The snow was ultimately the cause of this problem, but I profited from it later in the week when I went to Santa Fe on the Friday before I returned home. I had completed my exams on Thursday so Friday was a day on the ski slopes. My friend Antonio was snowboarding and I was on skis and because I had more experience, we stuck together to begin with before I ventured higher up the mountain onto some more challenging pistes. Santa Fe is not a large resort but there was enough skiing to have enormous fun, and the weather was almost perfect. It was sunny but very cool on the lower runs and higher up the mountain was in cloud and barraged with an icy wind, although this cleared later on. The views were beautiful off across the desert and totally different to the purely mountain vistas of the Alps.

Winding down on the slopes at the end of the term!

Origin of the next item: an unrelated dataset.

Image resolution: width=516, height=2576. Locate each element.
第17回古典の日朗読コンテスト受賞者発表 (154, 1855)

Glazed pine trees and an icy wind at the top of the mountain

Looking down from the pistes to Santa Fe and beyond


After our final run, we returned our equipment and started the hour-long journey back to Albuquerque. It being a Friday the 13th, something had to happen and I had been apprehensive about skiing but felt safe once off the slopes. Unfortunately, as we were passing through Santa Fe, we suffered a car accident whilst crossing an intersection. We had been turning but a larger car trying to make it across the intersection before the lights went red rammed us at about thirty by my estimation. As the passenger, I bore the brunt of the impact but it luckily only hit the side of the bonnet and the front of my door and I sustained only a small cut to the head. For me, the most lasting effects have been the shock of it and the image, engrained in my mind, of a large white vehicle cruising towards us and knowing I was utterly helpless. I had turned to shout at my friend to brake and before I looked around, we had been t-boned. I feel sorriest for my friend because of his wrecked car, but I was almost unscathed and so it was another American experience, albeit one I had never wished to have and hope never to repeat.